» Exercise prompt
Whenever a line in the material below includes "slide", copy that line.
##############################
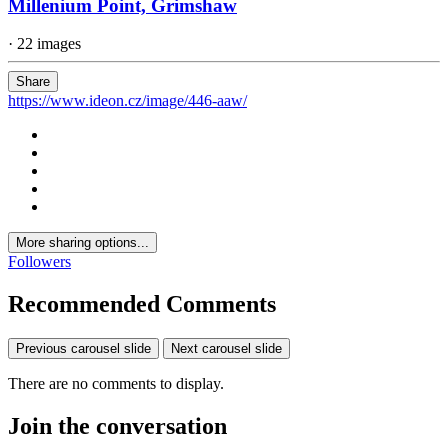
Millenium Point, Grimshaw
· 22 images
Share
https://www.ideon.cz/image/446-aaw/
More sharing options...
Followers
Recommended Comments
Previous carousel slide
Next carousel slide
There are no comments to display.
Join the conversation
##############################
» Exercise result
Previous carousel slide
Next carousel slide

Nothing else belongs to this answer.